Development of Liposome Systems for Enhancing the PK Properties of Bivalent PROTACs
, Elizabeth S. Levy 1,†, An D. Nguyen 1,‡, Donglu Zhang 2, Shu Chen 2, Yusi Cui 2, Xing Zhang 2, Fabio Broccatelli 2,§, Jennifer Pizzano 3, Jennifer Cantley 3, Elizabeth Bortolon 3, Emma Rousseau 3, Michael Berlin 3, Peter Dragovich 4 and Vijay Sethuraman 1,*Round 1
Reviewer 1 Report
This work reports the preparation of cyclodextrin-PROTAC liposome systems as a promising new technology in drug development. The document includes valuable material for publication and follows the journal's scope. The manuscript consists of physicochemical and biological characterization of the materials. However, some aspects need to be improved before being published. Here are the main observations:
1. Introduction.
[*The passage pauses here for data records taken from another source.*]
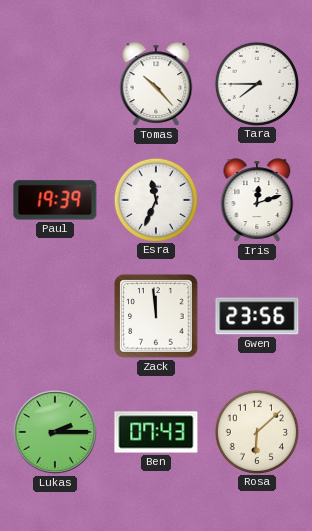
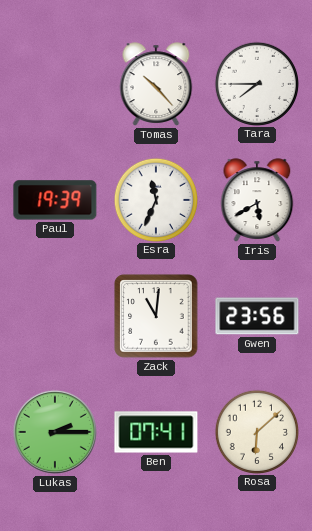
Iris: 12:12 -> 5:40
Zack: 11:59 -> 11:01
Ben: 07:43 -> 07:41
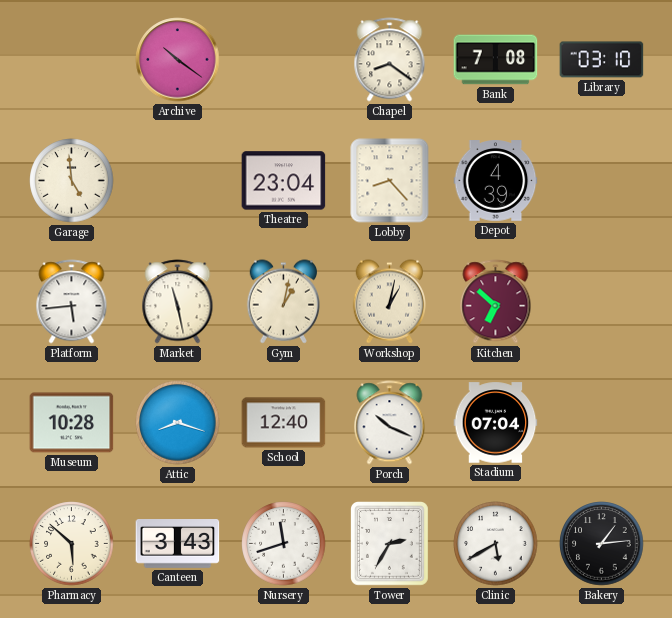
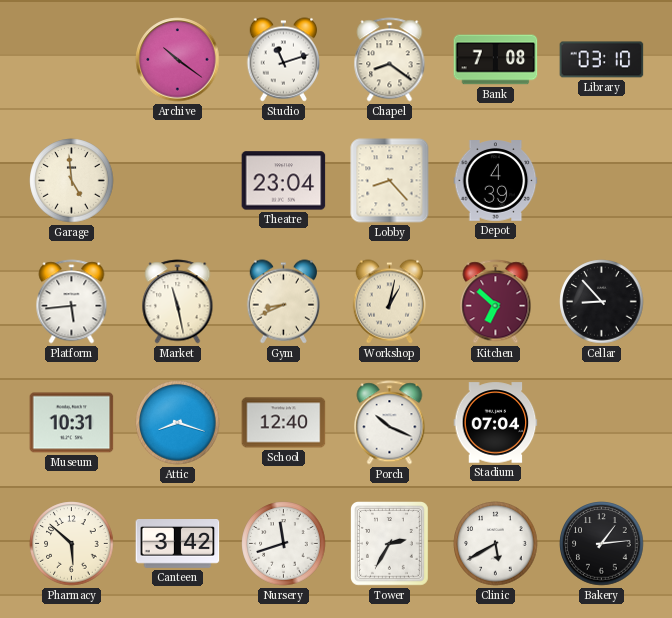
Studio: none -> 11:12
Gym: 1:02 -> 8:41
Cellar: none -> 8:53
Museum: 10:28 -> 10:31
Canteen: 3:43 -> 3:42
In the abstract, the work mentions that cyclodextrin-PROTAC liposome systems were developed; however, nothing is mentioned in the introduction regarding cyclodextrin, its important characteristics, and its advantages as an encapsulation system. In the same way, the objective of the work does not mention anything about this oligomer. Therefore, the authors must explain in a paragraph of the introduction why they are using cyclodextrin, highlighting its properties. Likewise, in the objective, they must explicitly state that they will make materials based on this oligomer. I suggest reviewing the introductory section of some references, where interesting aspects of cyclodextrin are highlighted, for example, https://doi.org/10.1007/s10965-020-02076-7
2. Page 3, line 108. The substance used to manufacture the formulations seems to be 2-Hydroxypropyl)-beta-cyclodextrin.
3. Justify using the 2-Hydroxypropyl)-beta-cyclodextrin derivative instead of pristine beta-cyclodextrin (introduction or results section).
4. Table 2. The authors mention that "each particle size measurement consisted of 15 acquisitions (page 4, line 152)"; Table 2 includes the values of PDI and hydrodynamic size. Please add the standard deviation of these measurements.
5. Page 8, lines 308-310. The authors mention that "Particle size also has an impact on stability, encapsulation efficiency, drug release, bio-distribution, mucoadhesion, and cellular uptake." In this sense, the zeta potential provides a more accurate estimate of the stability of the particles. Undoubtedly, the research acquired greater value if the measurement of the zeta potential of the systems studied was included. Likewise, studying the behavior of the hydrodynamic size with time would allow knowing the stability of the particles.
6. Page 8, lines 318. The authors mention, "All formulations prepared in this study showed optimum PDI below 0.2". Please explain why these values are considered optimal. Are they optimal for your study, or what do you mean? You can include a reference that supports your assertion.
7. Table 2. Samples GNE-01 and GNE-02 show different hydrodynamic size values; please explain what you attribute the difference in size to.
8Could you include SEM, AFM, or TEM images of liposome systems?
9 Figure 2 and Appendix A1 have a shallow resolution; the graphics and their legends are poorly perceived. Please add a sharp version.
The results section does not include an analysis of the graph in Fig A1(c).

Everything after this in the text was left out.